Just a few months ago, only a fifth of Australia’s two-way trade was with countries committed to net-zero emissions by around mid-century. Today, with more and more countries seeing clean energy and jobs as the path to economic recovery, that figure has shot up to over 70 per cent. The three biggest buyers of Australian coal and gas – China, Japan and South Korea – have all now signalled their intention to get out of fossil fuels, casting a cloud over three-quarters of Australia’s fossil fuel exports, worth a whopping $76 billion.

Just as importantly, the world’s three biggest emitters – the US, China and EU – are all strengthening their 2030 targets. It is, after all, the pace of emissions reductions over the coming decade that will prove decisive in whether we avert a full-blown climate catastrophe or sentence our children to a barely survivable future.
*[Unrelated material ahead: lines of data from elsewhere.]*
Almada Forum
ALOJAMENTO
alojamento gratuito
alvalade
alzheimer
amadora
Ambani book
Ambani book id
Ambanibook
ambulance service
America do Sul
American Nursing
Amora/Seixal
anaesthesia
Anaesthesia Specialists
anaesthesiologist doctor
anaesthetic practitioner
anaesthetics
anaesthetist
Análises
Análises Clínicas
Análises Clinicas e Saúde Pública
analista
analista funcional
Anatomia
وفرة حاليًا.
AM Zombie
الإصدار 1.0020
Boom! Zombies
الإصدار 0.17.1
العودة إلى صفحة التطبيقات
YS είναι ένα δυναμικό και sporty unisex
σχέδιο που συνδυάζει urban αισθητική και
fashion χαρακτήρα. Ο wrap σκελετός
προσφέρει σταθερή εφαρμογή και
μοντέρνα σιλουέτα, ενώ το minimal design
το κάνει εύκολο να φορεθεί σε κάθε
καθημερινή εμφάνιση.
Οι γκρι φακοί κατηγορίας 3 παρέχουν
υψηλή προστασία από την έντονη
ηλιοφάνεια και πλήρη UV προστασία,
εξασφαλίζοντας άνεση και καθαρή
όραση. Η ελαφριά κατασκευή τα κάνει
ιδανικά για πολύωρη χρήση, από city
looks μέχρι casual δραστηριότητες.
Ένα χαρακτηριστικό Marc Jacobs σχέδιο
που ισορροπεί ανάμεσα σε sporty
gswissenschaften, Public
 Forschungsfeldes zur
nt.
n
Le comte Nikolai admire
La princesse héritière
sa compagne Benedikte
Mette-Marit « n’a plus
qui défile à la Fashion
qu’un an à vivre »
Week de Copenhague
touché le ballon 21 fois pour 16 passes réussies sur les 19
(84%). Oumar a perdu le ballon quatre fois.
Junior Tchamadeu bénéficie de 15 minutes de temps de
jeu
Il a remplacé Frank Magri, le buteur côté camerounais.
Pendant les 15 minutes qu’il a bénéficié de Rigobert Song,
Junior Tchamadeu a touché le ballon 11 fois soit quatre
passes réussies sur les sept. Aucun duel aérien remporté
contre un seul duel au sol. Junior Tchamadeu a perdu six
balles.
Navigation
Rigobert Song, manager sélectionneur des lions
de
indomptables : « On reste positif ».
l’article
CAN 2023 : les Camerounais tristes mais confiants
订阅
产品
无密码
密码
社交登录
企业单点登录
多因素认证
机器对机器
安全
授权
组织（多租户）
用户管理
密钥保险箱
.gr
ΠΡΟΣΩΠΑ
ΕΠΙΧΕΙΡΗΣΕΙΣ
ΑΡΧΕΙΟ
The federal government’s stubborn refusal to either commit to net-zero emissions before mid-century or to strengthen its extraordinarily weak 2030 target means we are now a total outlier among comparable countries, leaving our industries and economy vulnerable.

The world’s three biggest emitters – the US, China and the EU – are all strengthening their 2030 targets. Credit: Getty Images

Prime Minister Morrison’s announcement that Australia no longer plans to use dodgy accounting tricks to meet its current and clearly inadequate 2030 target is an early indication that the government is starting to feel the heat. Though a mere announcement that we no longer plan on cheating will not be enough to convince the international community we are serious. Having watched Australia burn, our international peers continue to look at our recalcitrance with a mix of impatience, anger, and utter bewilderment.

Closer to home, Pacific leaders are growing angrier with Australia for recklessly endangering their future. Significantly, Australia’s anxiety over China’s growing presence in the region means Pacific Islands countries have more leverage than in the past. If we want to remain the Pacific’s security partner of choice, then we are going to have to start doing more to tackle the global climate crisis.

In recent years, Australia had some cover from the US in international negotiations. We were able to hide behind our key ally’s own deeply flawed stance on climate. By contrast, the Biden-Harris administration intends to use every tool at its disposal to push other countries to raise their ambition.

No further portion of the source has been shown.